Ever since I earned my online economics nanodegree, I’ve been controlling my fourth-grade class using precise marginal incentive structures. It’s working a little too well. They just earned their sixth pizza party of the month, so it’s our fifth time watching Happy Feet 2 because it’s the only disc I have other than Happy Feet 1 and we watched that on the first pizza party.  
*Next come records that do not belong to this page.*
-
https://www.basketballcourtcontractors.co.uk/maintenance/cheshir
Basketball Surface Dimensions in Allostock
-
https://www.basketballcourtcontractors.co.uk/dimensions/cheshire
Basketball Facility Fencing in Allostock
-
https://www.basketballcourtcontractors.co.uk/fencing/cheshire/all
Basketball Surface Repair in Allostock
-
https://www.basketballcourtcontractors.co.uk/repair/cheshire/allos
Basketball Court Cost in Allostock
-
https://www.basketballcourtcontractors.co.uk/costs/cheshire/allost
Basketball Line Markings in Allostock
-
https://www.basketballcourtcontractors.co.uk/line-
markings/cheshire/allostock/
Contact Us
It started simply enough. Kids do their homework, I start grading it during lunch, I realize they’ve earned another pizza party, I realize pizza party points are inflationary and we are rapidly approaching a pizza party economic crisis, I don’t have time to think about this, I don’t even have a pizza for today’s pizza party, I steal the lunch pizza out of the cafeteria warmer and bring it into the classroom before the bell rings, Mrs. Thatcher’s kids are hungry but my kids are only temporarily hungry, we have a pizza party at the start of class, and everyone is happy except for Gluten Free Josh who is never happy. 
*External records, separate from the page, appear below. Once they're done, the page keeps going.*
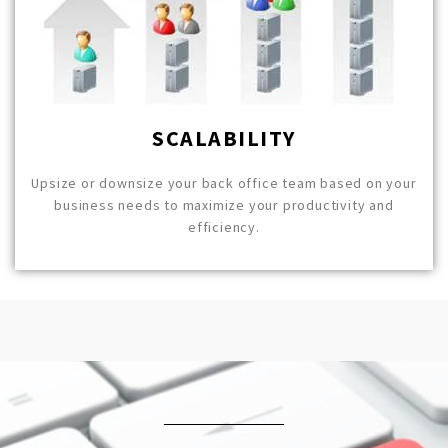
SCALABILITY
Upsize or downsize your back office team based on your
business needs to maximize your productivity and
efficiency.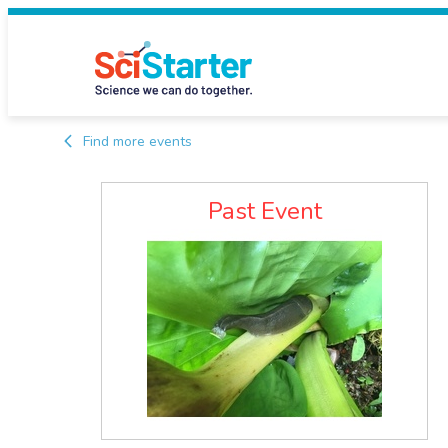
Find more events
Past Event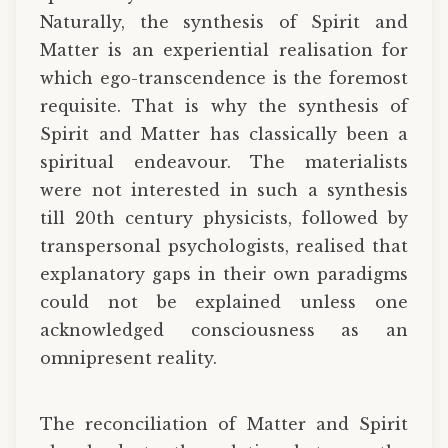
Naturally, the synthesis of Spirit and
Matter is an experiential realisation for
which ego-transcendence is the foremost
requisite. That is why the synthesis of
Spirit and Matter has classically been a
spiritual endeavour. The materialists
were not interested in such a synthesis
till 20th century physicists, followed by
transpersonal psychologists, realised that
explanatory gaps in their own paradigms
could not be explained unless one
acknowledged consciousness as an
omnipresent reality.
The reconciliation of Matter and Spirit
Things turned sour when the kids started collective bargaining after I raised the price of a pizza party. You know that thought experiment where you consider how many fourth graders you could take in a fight, and you realize it’s more than 1 but less than 20, but actually any fight with a fourth-grader is a Class A offense on your already shaky record? I began to beg. “A small amount of inflation is actually good for an economy,” I pleaded to unsympathetic ears. “A small amount of pizza party is good for tomorrow,” they said ominously, before all skipping out of the classroom in unison. “Deal,” I said to an empty room because it made me feel strong. 

On our final pizza party of the year, negotiations between me and the students finally cooled down. Now that pizza is a symbol of the working class, the cool kids don’t like it any more. They’ll only eat Gluten Free Josh’s special tofu with spicy dip because its low supply indicates higher value. The principal came by to congratulate the class on getting perfect scores on the state’s standardized test. Little does he know my kids’ biggest secret — they only work hard because doing so benefits their long-term expected earning potential.